**How to complete this task:**
Your output should be the lines below from the one with "Falaises, plages, criques, forêts, landes, dunes, champs" through the one with "lambi está como", copied exactly, pictures excluded.

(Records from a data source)
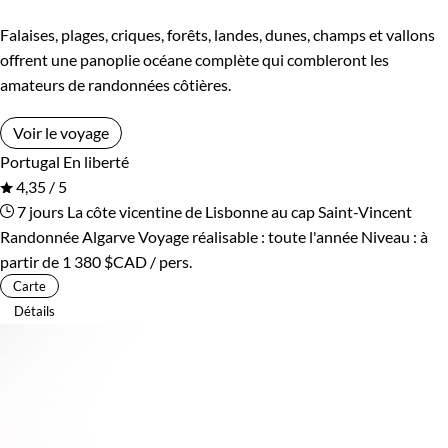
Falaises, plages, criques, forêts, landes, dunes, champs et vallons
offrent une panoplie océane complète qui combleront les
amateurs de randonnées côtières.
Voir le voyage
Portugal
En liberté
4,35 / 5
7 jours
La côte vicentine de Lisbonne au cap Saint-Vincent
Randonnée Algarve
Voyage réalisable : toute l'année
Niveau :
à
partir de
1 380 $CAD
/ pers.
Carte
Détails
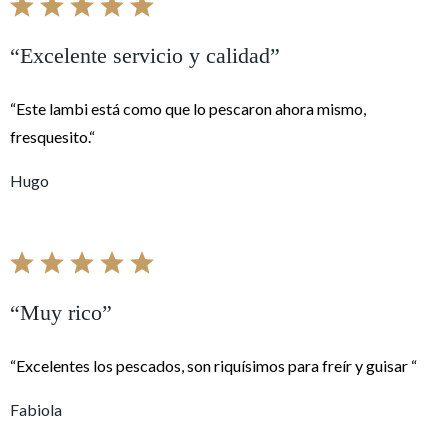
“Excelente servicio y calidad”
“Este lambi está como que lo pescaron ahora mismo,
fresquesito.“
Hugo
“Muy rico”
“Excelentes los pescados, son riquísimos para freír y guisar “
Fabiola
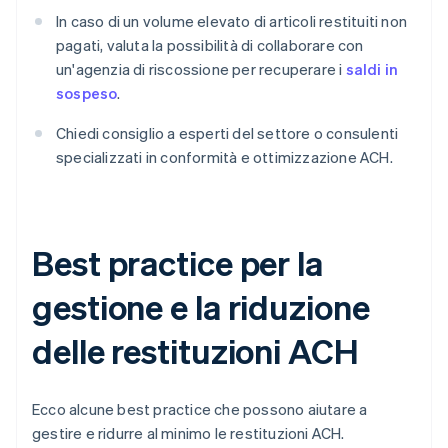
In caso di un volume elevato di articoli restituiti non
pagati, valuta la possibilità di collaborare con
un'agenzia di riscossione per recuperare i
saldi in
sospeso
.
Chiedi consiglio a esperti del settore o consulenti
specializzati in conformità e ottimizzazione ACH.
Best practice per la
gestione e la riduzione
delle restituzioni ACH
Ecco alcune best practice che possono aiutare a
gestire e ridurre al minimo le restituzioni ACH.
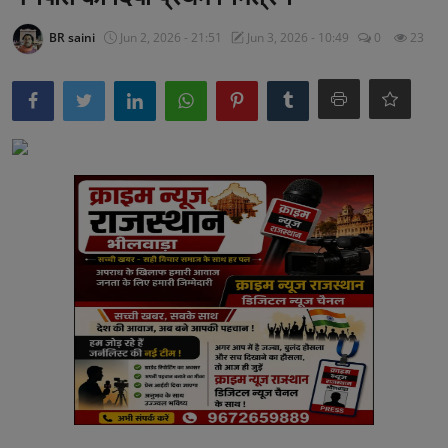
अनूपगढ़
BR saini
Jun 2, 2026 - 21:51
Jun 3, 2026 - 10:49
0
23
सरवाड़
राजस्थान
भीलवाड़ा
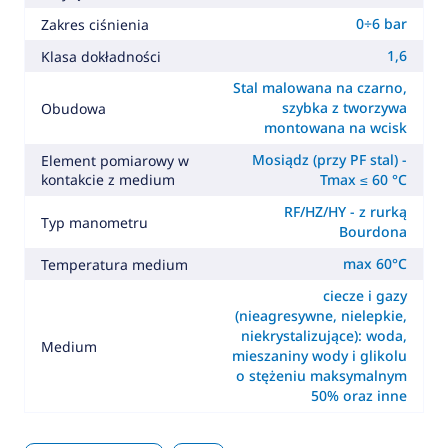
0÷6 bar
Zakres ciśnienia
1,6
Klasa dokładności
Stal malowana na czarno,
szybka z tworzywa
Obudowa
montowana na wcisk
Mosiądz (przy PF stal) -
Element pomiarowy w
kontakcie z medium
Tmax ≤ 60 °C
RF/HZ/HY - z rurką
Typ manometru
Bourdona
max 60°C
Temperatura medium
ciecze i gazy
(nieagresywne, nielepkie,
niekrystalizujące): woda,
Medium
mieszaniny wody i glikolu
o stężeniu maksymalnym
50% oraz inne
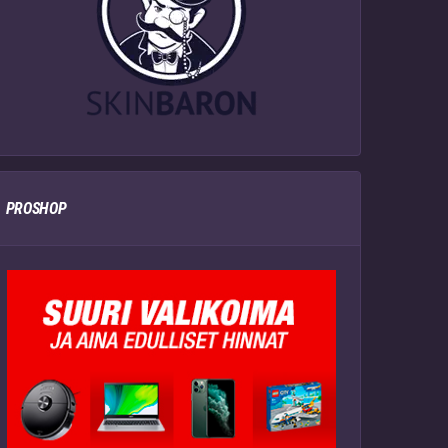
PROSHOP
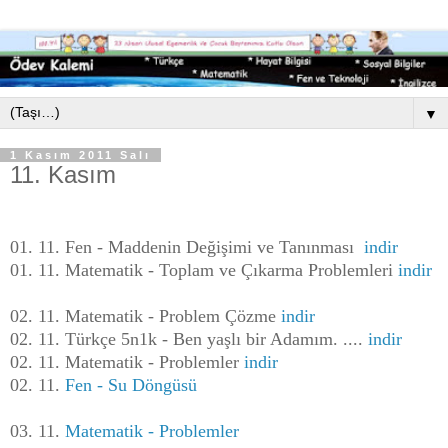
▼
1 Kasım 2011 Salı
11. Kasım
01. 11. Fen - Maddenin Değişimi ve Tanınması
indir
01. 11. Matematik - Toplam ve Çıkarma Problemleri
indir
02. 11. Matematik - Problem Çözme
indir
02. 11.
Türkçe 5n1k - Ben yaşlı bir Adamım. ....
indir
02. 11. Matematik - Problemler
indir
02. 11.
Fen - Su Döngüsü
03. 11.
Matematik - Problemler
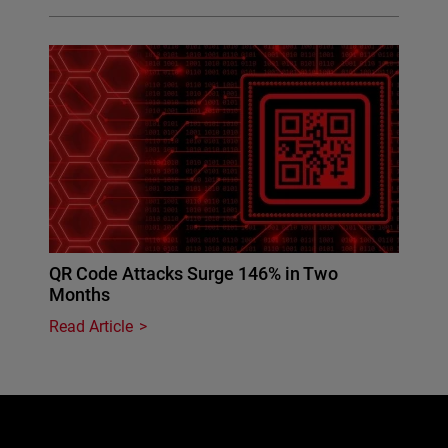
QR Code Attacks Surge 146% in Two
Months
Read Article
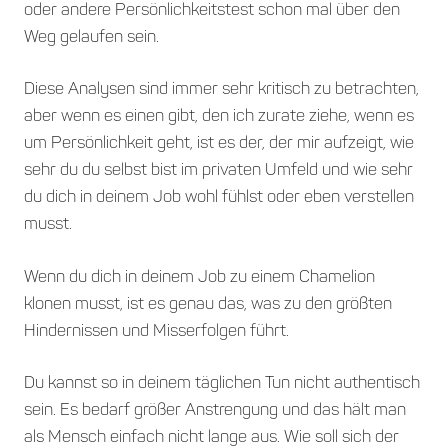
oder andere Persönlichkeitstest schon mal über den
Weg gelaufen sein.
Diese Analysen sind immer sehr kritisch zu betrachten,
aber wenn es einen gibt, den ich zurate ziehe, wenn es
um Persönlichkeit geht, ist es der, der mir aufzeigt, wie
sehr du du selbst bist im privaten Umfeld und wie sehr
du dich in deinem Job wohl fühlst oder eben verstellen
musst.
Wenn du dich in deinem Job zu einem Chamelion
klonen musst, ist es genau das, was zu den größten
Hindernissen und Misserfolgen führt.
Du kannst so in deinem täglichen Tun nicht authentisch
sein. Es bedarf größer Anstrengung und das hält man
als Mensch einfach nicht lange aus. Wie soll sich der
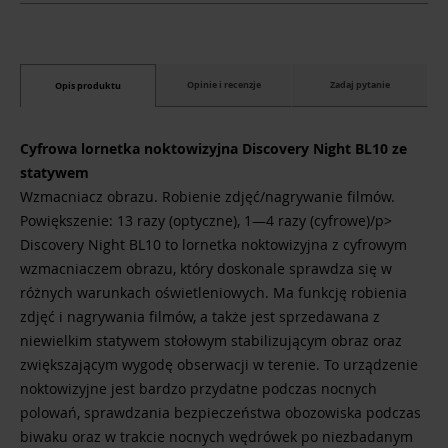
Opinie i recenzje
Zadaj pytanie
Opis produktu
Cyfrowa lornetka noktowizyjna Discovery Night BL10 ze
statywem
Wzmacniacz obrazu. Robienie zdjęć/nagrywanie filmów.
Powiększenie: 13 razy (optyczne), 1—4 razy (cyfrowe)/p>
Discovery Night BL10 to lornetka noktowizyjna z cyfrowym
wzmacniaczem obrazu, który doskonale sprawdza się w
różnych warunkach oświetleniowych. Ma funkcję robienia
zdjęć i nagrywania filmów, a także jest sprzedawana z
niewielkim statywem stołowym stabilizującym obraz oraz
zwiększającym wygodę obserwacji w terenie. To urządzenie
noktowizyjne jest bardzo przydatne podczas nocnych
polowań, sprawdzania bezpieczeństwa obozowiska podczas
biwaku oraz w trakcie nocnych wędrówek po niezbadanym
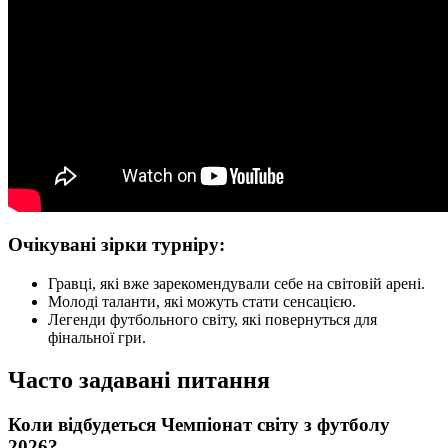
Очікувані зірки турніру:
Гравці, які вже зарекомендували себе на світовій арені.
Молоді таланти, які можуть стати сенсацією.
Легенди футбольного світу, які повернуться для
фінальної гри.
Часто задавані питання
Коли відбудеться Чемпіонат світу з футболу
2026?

---

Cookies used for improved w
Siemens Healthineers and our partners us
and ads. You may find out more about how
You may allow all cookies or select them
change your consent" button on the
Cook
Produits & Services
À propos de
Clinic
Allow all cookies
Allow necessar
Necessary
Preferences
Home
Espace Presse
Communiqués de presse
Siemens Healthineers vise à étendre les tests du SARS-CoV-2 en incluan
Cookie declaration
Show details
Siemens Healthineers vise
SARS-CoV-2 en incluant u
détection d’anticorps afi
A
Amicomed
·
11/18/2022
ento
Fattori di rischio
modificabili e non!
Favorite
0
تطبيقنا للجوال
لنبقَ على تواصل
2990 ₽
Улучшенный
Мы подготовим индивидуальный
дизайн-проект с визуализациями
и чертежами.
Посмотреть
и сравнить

**Exercise result:**
Falaises, plages, criques, forêts, landes, dunes, champs et vallons
offrent une panoplie océane complète qui combleront les
amateurs de randonnées côtières.
Voir le voyage
Portugal
En liberté
4,35 / 5
7 jours
La côte vicentine de Lisbonne au cap Saint-Vincent
Randonnée Algarve
Voyage réalisable : toute l'année
Niveau :
à
partir de
1 380 $CAD
/ pers.
Carte
Détails
“Excelente servicio y calidad”
“Este lambi está como que lo pescaron ahora mismo,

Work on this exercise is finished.